▸ What you are asked to do
In the entries below, which lines run from the one containing "Find the location of a particular element. The" to the one containing "The width and height of the screenshot is (865, 1826)."? Copy exactly those lines, ends included, and no others.

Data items
—————

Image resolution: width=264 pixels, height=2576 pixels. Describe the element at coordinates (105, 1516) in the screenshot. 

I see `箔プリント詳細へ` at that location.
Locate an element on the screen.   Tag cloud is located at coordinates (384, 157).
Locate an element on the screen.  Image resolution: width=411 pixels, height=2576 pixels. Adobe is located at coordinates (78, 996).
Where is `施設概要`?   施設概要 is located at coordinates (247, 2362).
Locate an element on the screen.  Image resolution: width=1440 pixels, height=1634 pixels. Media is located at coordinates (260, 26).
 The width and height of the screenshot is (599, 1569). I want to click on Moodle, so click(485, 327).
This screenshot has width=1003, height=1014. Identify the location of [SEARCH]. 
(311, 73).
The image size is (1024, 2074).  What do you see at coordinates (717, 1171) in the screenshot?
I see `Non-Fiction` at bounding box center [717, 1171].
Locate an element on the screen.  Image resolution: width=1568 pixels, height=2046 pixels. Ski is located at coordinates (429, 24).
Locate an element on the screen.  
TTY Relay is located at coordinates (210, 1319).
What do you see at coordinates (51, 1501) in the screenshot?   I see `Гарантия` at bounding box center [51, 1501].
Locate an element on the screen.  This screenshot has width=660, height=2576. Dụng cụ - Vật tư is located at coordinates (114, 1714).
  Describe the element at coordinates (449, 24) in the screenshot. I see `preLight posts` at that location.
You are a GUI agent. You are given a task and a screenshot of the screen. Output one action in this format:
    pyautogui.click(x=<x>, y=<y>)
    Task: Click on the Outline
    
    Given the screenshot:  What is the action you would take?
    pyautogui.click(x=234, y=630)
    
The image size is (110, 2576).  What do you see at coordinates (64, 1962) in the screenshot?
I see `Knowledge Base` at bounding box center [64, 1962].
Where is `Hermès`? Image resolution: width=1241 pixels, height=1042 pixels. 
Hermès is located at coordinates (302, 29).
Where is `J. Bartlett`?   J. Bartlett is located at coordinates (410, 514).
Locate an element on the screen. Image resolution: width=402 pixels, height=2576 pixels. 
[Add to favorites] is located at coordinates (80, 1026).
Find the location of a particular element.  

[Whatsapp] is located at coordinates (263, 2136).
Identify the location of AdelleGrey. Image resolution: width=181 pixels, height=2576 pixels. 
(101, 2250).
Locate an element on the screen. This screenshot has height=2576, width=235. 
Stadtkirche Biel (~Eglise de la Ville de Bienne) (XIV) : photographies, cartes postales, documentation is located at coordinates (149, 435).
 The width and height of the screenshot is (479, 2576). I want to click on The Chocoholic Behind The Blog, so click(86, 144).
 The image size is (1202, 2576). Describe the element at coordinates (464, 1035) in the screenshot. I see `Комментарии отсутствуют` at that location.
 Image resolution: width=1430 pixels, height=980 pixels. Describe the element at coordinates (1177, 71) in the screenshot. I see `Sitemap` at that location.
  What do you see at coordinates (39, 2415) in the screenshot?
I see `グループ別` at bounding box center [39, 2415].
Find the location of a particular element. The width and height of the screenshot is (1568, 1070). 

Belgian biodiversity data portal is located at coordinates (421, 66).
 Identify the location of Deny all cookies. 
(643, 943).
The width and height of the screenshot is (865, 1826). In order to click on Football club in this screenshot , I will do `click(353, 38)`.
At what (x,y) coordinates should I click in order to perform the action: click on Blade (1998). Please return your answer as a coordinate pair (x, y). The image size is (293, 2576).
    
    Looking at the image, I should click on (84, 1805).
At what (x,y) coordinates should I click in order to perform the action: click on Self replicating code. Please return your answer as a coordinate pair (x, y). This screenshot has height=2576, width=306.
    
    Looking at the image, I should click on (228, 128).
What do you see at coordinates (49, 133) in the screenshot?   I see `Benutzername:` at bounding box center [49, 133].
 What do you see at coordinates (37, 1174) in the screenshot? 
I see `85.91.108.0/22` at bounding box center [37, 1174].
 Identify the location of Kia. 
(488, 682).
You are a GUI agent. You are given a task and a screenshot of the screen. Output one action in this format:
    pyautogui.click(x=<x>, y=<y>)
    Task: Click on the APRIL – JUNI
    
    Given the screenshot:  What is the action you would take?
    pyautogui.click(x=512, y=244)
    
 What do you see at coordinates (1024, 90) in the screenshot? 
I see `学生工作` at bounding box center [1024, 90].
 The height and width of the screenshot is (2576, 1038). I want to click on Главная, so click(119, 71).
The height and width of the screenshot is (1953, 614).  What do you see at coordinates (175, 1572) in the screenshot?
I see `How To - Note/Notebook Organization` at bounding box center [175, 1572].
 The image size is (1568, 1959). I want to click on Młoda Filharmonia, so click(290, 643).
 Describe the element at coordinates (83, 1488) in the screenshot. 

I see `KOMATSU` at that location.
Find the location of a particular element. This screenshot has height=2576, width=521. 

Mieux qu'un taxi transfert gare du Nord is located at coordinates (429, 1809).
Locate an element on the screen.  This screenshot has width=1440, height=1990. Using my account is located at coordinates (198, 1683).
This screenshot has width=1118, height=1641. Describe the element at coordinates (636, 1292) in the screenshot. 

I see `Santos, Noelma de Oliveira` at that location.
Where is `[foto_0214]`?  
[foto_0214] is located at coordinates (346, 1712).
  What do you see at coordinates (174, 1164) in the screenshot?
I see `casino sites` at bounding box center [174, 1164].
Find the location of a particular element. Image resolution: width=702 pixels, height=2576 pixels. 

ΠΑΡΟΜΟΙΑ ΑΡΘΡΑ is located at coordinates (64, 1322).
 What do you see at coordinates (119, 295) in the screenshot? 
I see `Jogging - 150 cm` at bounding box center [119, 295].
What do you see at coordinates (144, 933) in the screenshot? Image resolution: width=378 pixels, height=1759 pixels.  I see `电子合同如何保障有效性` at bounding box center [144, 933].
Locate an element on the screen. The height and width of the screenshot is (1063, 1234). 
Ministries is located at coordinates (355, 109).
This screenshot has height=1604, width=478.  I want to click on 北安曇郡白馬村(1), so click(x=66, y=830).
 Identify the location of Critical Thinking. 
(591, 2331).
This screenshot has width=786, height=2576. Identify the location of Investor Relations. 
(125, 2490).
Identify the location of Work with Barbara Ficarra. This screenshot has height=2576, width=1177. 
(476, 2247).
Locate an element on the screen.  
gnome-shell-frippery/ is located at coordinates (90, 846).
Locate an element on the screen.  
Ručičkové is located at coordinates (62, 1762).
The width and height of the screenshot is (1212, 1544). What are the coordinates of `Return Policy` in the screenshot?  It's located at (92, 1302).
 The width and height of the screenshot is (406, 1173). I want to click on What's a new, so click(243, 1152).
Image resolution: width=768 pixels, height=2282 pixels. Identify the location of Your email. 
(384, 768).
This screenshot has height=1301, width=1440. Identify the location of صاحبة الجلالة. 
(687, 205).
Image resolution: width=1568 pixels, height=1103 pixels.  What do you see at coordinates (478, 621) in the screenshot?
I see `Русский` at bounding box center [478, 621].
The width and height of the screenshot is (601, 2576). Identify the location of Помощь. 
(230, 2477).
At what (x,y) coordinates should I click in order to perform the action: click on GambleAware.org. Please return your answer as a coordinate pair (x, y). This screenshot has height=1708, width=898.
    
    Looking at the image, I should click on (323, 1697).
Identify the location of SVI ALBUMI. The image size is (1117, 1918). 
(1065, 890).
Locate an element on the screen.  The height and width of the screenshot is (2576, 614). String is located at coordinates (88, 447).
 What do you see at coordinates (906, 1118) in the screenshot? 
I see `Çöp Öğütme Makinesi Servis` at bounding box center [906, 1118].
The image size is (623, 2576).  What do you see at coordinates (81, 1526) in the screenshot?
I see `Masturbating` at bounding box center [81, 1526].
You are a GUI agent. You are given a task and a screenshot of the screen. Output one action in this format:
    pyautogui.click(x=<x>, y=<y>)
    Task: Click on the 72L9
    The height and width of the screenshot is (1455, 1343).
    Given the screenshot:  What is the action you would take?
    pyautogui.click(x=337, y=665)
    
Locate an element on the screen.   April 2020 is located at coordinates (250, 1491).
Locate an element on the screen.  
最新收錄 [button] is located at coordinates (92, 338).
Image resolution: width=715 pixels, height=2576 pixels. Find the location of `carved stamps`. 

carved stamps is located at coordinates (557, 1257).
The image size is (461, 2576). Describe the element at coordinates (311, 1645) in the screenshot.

—————

▸ Solved problem
Find the location of a particular element. The width and height of the screenshot is (1568, 1070). 

Belgian biodiversity data portal is located at coordinates (421, 66).
 Identify the location of Deny all cookies. 
(643, 943).
The width and height of the screenshot is (865, 1826). In order to click on Football club in this screenshot , I will do `click(353, 38)`.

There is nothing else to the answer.